Post
Topic
Board Services
Re: Quick programming bounty: anti-phishing regex - 0.2 BTC
by
dudeami
on 10/11/2013, 04:08:06 UTC
Hey, have a pure RegExp solution that will work in most circumstances.

Code:
$regex = <<<'REGEXP'
@\[url=                         # Start of URL BBCode
(                               # Group 1
((?:https?:\/\/)?)            # Group 2, capture protocol if it exists
([\da-z\.-]+)                 # Group 3, capture the hostname, without the TLD
\.                            # Need a period between the hostname and TLD
([a-z\.]{2,6})                # Group 4, TLD
((?:[\/\w \.-]*)*\/?)         # Group 5, path
)
\]
\s*?                            # Multiline support
(                               # Group 6
(?!.*\3.+\4|.*\[img\].*)    # Lookahead to check for the non-phishing domain and images
.*?
((?:https?:\/\/)?)            # Group 7, phishing URL protocol
(                             # Group 8, phishing URL host
(?:[\da-z\.-]               # Match any characters normally found in a URL
|                           # or
\[[^\]]+\]                  # Match any BBCode
|                           # or
[^\x00-\x7F])+              # Match any unicode characters
)                            
(?:\.|[^\x00-\x7F]+)          # Need a period, but also look for unicode characters
([a-z\.]{2,6})                # TLD
((?:[\/\w \.-]*)*\/?)         # Path
.*?
|                             # or
[^ ]+\[img\].*\[\/img\][^ ]+  # An image with anything other than space spaces surrounding it
)
\s*?                            # Find any whitespace inbetween
\[/url\]                        # End of URL BBCode
@xmi
REGEXP;

This will fail if any unicode characters are used inside of words, but other than that should be selective enough. Example of this failing at the bottom of the post.

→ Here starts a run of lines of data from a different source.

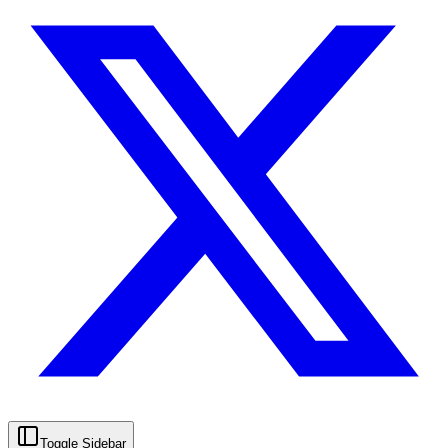
Toggle Sidebar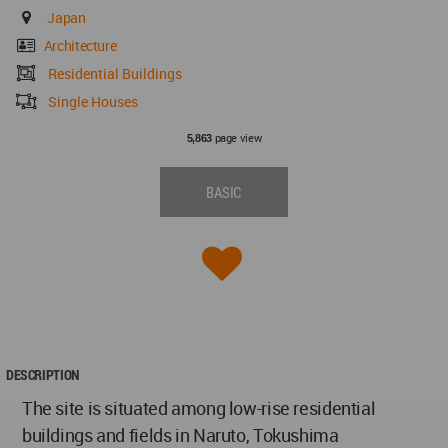
Japan
Architecture
Residential Buildings
Single Houses
page view
5,863
BASIC
DESCRIPTION
The site is situated among low-rise residential
buildings and fields in Naruto, Tokushima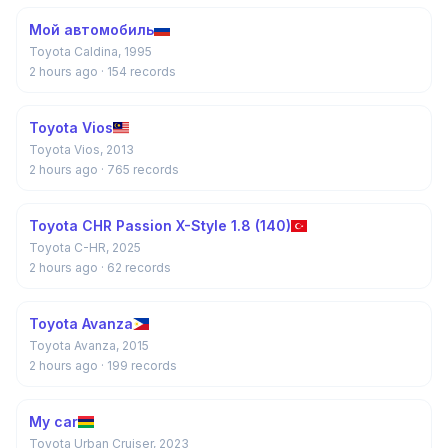
Мой автомобиль
Toyota Caldina, 1995
2 hours ago
· 154 records
Toyota Vios
Toyota Vios, 2013
2 hours ago
· 765 records
Toyota CHR Passion X-Style 1.8 (140)
Toyota C-HR, 2025
2 hours ago
· 62 records
Toyota Avanza
Toyota Avanza, 2015
2 hours ago
· 199 records
My car
Toyota Urban Cruiser, 2023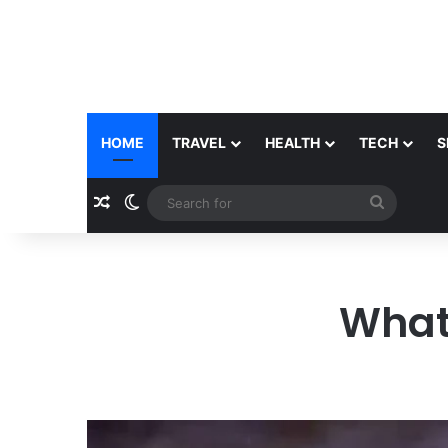
HOME
TRAVEL
HEALTH
TECH
S
Random Article
Switch skin
Search
for
What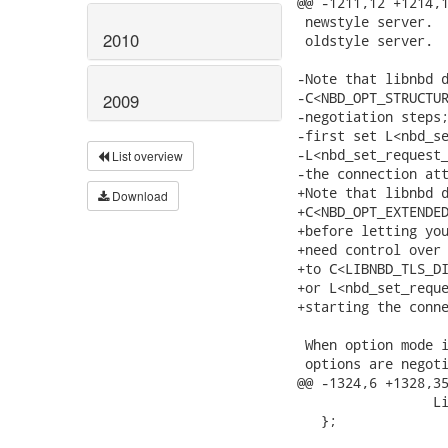
2010
2009
List overview
Download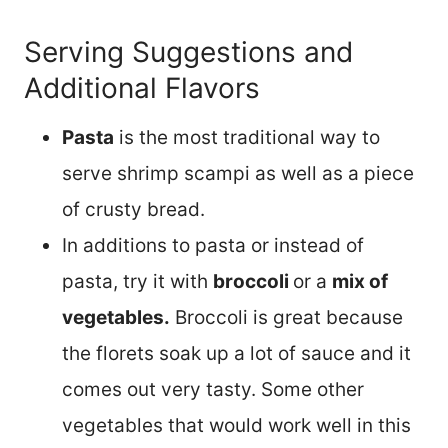
Serving Suggestions and
Additional Flavors
Pasta
is the most traditional way to
serve shrimp scampi as well as a piece
of crusty bread.
In additions to pasta or instead of
pasta, try it with
broccoli
or a
mix of
vegetables.
Broccoli is great because
the florets soak up a lot of sauce and it
comes out very tasty. Some other
vegetables that would work well in this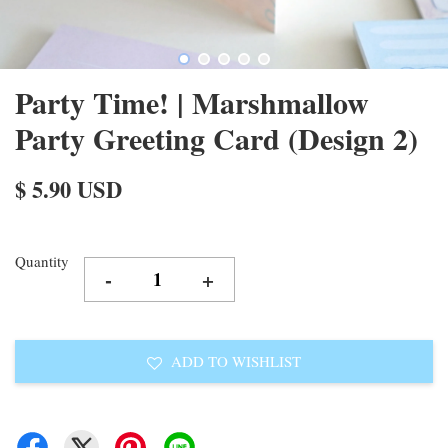
Party Time! | Marshmallow
Party Greeting Card (Design 2)
$ 5.90 USD
Quantity
-
+
ADD TO WISHLIST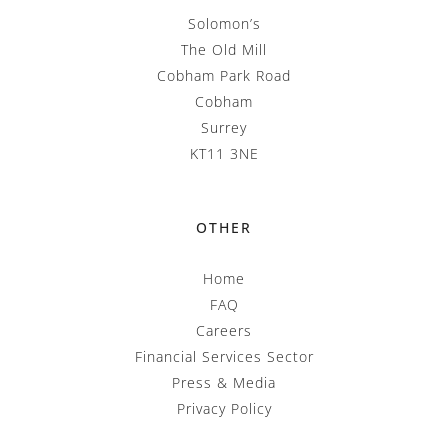
Solomon’s
The Old Mill
Cobham Park Road
Cobham
Surrey
KT11 3NE
OTHER
Home
FAQ
Careers
Financial Services Sector
Press & Media
Privacy Policy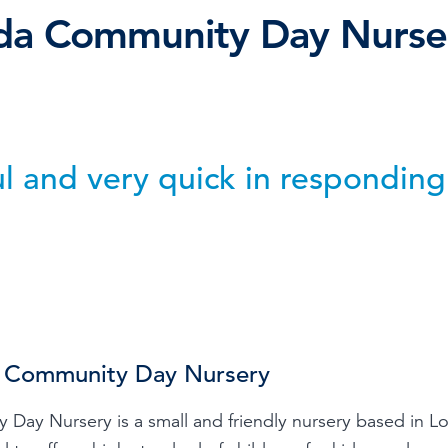
lda Community Day Nurse
Time & Attendance
Flexible working
Expense Management
Redundancy
ul and very quick in responding
 Community Day Nursery
 Day Nursery is a small and friendly nursery based in 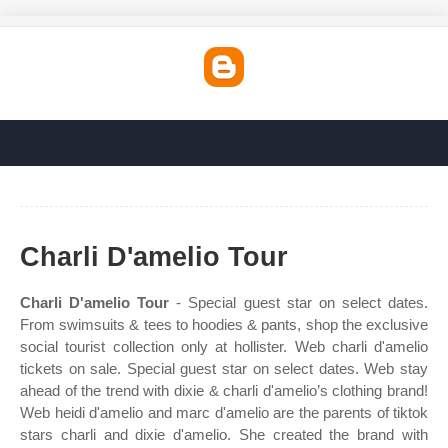
Charli D'amelio Tour
Charli D'amelio Tour
- Special guest star on select dates.
From swimsuits & tees to hoodies & pants, shop the exclusive
social tourist collection only at hollister. Web charli d'amelio
tickets on sale. Special guest star on select dates. Web stay
ahead of the trend with dixie & charli d'amelio’s clothing brand!
Web heidi d'amelio and marc d'amelio are the parents of tiktok
stars charli and dixie d'amelio. She created the brand with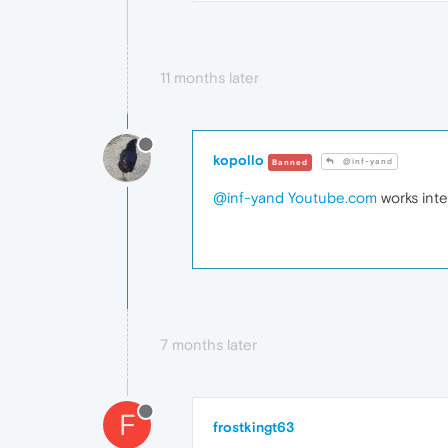
11 months later
kopollo
@inf-yand
Banned
@inf-yand
Youtube.com
works inte
7 months later
F
frostkingt63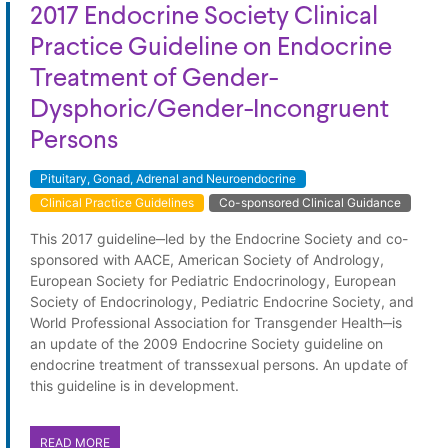
2017 Endocrine Society Clinical
Practice Guideline on Endocrine
Treatment of Gender-
Dysphoric/Gender-Incongruent
Persons
Pituitary, Gonad, Adrenal and Neuroendocrine
Clinical Practice Guidelines
Co-sponsored Clinical Guidance
This 2017 guideline‒led by the Endocrine Society and co-
sponsored with AACE, American Society of Andrology,
European Society for Pediatric Endocrinology, European
Society of Endocrinology, Pediatric Endocrine Society, and
World Professional Association for Transgender Health‒is
an update of the 2009 Endocrine Society guideline on
endocrine treatment of transsexual persons. An update of
this guideline is in development.
READ MORE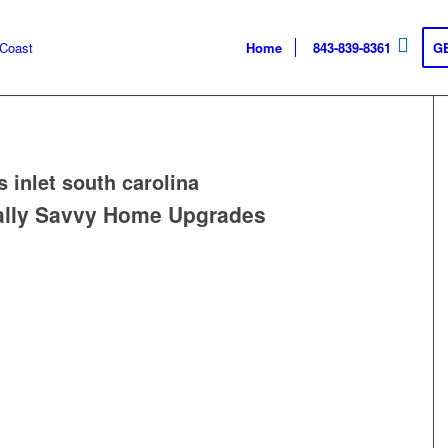
Home
843-839-8361
G
s inlet south carolina
ally Savvy Home Upgrades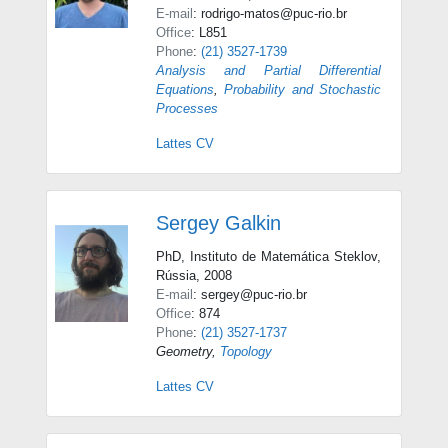
E-mail
: rodrigo-matos@puc-rio.br
Office
: L851
Phone
:
(21) 3527-1739
Analysis and Partial Differential
Equations
,
Probability and Stochastic
Processes
Lattes CV
Sergey Galkin
PhD, Instituto de Matemática Steklov,
Rússia, 2008
E-mail
: sergey@puc-rio.br
Office
: 874
Phone
:
(21) 3527-1737
Geometry
,
Topology
Lattes CV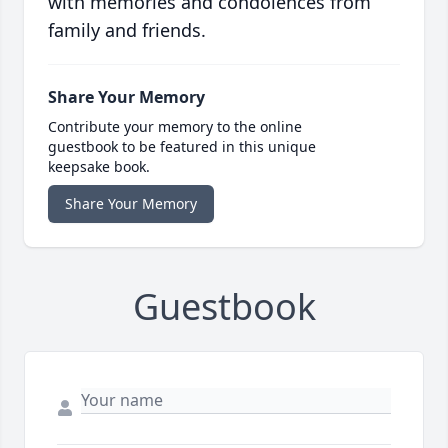
with memories and condolences from
family and friends.
Share Your Memory
Contribute your memory to the online
guestbook to be featured in this unique
keepsake book.
Share Your Memory
Guestbook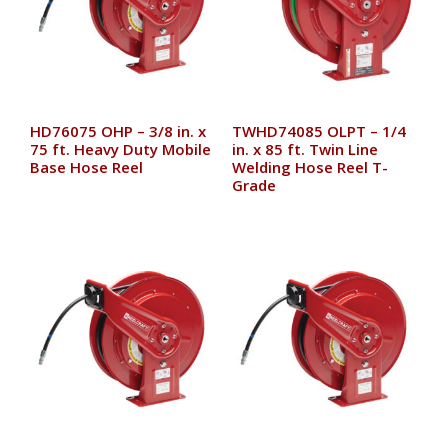
HD76075 OHP – 3/8 in. x
TWHD74085 OLPT – 1/4
75 ft. Heavy Duty Mobile
in. x 85 ft. Twin Line
Base Hose Reel
Welding Hose Reel T-
Grade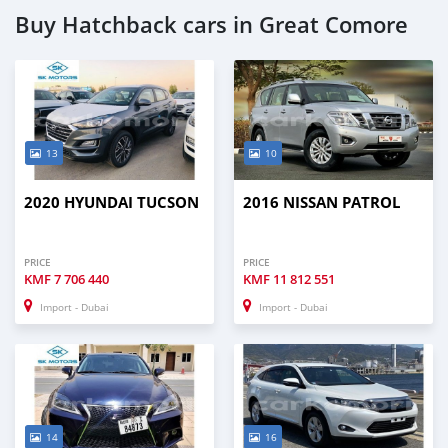
Buy Hatchback cars in Great Comore
13
10
2020 HYUNDAI TUCSON
2016 NISSAN PATROL
PRICE
PRICE
KMF
7 706 440
KMF
11 812 551
Import - Dubai
Import - Dubai
14
16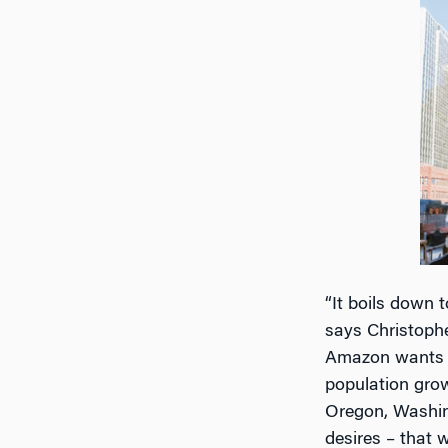
“It boils down t
says Christoph
Amazon wants a 
population grow
Oregon, Washing
desires – that wi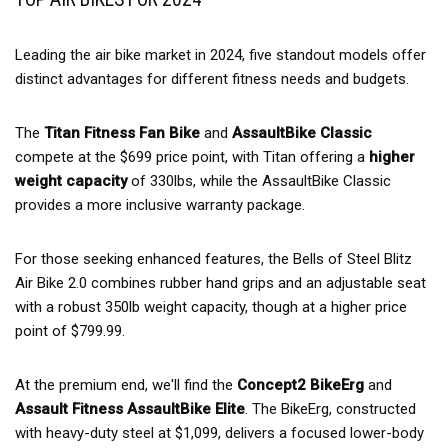
Leading the air bike market in 2024, five standout models offer
distinct advantages for different fitness needs and budgets.
The
Titan Fitness Fan Bike
and
AssaultBike Classic
compete at the $699 price point, with Titan offering a
higher
weight capacity
of 330lbs, while the AssaultBike Classic
provides a more inclusive warranty package.
For those seeking enhanced features, the Bells of Steel Blitz
Air Bike 2.0 combines rubber hand grips and an adjustable seat
with a robust 350lb weight capacity, though at a higher price
point of $799.99.
At the premium end, we'll find the
Concept2 BikeErg
and
Assault Fitness AssaultBike Elite
. The BikeErg, constructed
with heavy-duty steel at $1,099, delivers a focused lower-body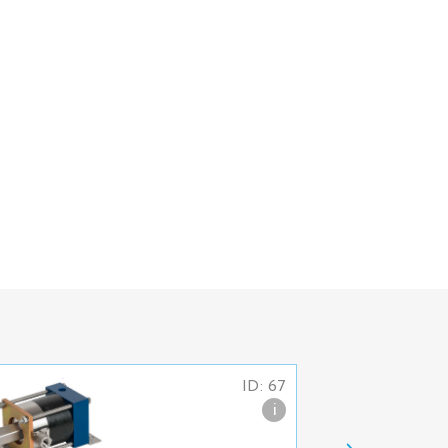
ID: 67
i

Edit: Will also fail when replacing the legit URL's "." with " " (or any other non-alphanumeric, non-unicode character) and having a phishing site for the URL. Expanding the TLD sections to look for real world TLDs could fix this issue to an extent.


success
Code:
[url=http://phishing.com]http://safe-site.com/login.php[/url]
Code:
[url=http://phishing.com]http://phishing.com[/url]
success
Code:
[url=phishing.com]
safe-site.com[/url]
Code:
[url=phishing.com]phishing.com[/url]
success
Code:
[url=http://phishing.com]http://safe-site.com/login.php[/url][nobbc]http://safe-site.com/login.php[/url][/nobbc]
Code:
[url=http://phishing.com]http://phishing.com[/url][nobbc]http://safe-site.com/login.php[/url][/nobbc]
success
Code:
[url=http://phishing.com]Welcome to safe-site.com![/url]
Code:
[url=http://phishing.com]http://phishing.com[/url]
success
Code:
[url=http://phishing.com]safe-site.com[/url]
Code:
[url=http://phishing.com]http://phishing.com[/url]
success
Code:
[url=http://phishing.com][b]safe[/b]-site.com[/url]
Code:
[url=http://phishing.com]http://phishing.com[/url]
success
Code:
[url=http://phishing.com]safe-site.io[/url]
Code:
[url=http://phishing.com]http://phishing.com[/url]
success
Code:
[url=http://phishing.com]safe-site⠠com[/url]
Code:
[url=http://phishing.com]http://phishing.com[/url]
success
Code:
[url=http://phishing.com]safe-site .com[/url]
Code:
[url=http://phishing.com]http://phishing.com[/url]
success
Code:
[url=http://phishing.com]s a f e-s i t e.com[/url]
Code:
[url=http://phishing.com]http://phishing.com[/url]
success
Code:
[url=http://safe-site.io]safe-site.com[/url]
Code:
[url=http://safe-site.io]http://safe-site.io[/url]
success
Code:
[url=http://phishing.com]safe-site[img]http://asdf.com/period.png[/img]com[/url]
Code:
[url=http://phishing.com]http://phishing.com[/url]
failure
Code:
[url=http://phishing.com]http://safe-site com[/url]
Code:
[url=http://phishing.com]http://safe-site com[/url]
success
Code:
[url=http://safe-site.com]http://safe-site.com[/url]
Code:
[url=http://safe-site.com]http://safe-site.com[/url]
success
Code:
[url=safe-site.com]safe-site.com[/url]
Code:
[url=safe-site.com]safe-site.com[/url]
success
Code:
[url=http://safe-site.com]safe-site.com[/url]
Code:
[url=http://safe-site.com]safe-site.com[/url]
success
Code:
[url=safe-site.com]http://safe-site.com[/url]
Code:
[url=safe-site.com]http://safe-site.com[/url]
success
Code:
[url=http://safe-site.com][img]http://asdf.com/image.png[/img][/url]
Code:
[url=http://safe-site.com][img]http://asdf.com/image.png[/img][/url]
success
Code:
[url=http://safe-site.com]  [img]http://asdf.com/image.png[/img][/url]
Code:
[url=http://safe-site.com]  [img]http://asdf.com/image.png[/img][/url]
success
Code:
[url=http://safe-site.com]safe-site.com is a good site[/url]
Code:
[url=http://safe-site.com]safe-site.com is a good site[/url]
success
Code:
[url=http://safe-site.com]Welcome to safe-site.com![/url]
Code:
[url=http://safe-site.com]Welcome to safe-site.com![/url]
success
Code:
[url=http://safe-site.com]こんにちは。[/url]
Code:
[url=http://safe-site.com]こんにちは。[/url]
success
Code:
Some normal text
Code:
Some normal text
success
Code:
[url=http://safe-site.com]☺☺☺ Hello ☺☺☺[/url]
Code:
[url=http://safe-site.com]☺☺☺ Hello ☺☺☺[/url]
failure
Code:
[url=http://safe-site.com]Hello☺World[/url]
Code:
[url=http://safe-site.com]http://safe-site.com[/url]
success
Code:
[url=http://safe-site.com]Hello ☺ World[/url]
Code:
[url=http://safe-site.com]Hello ☺ World[/url]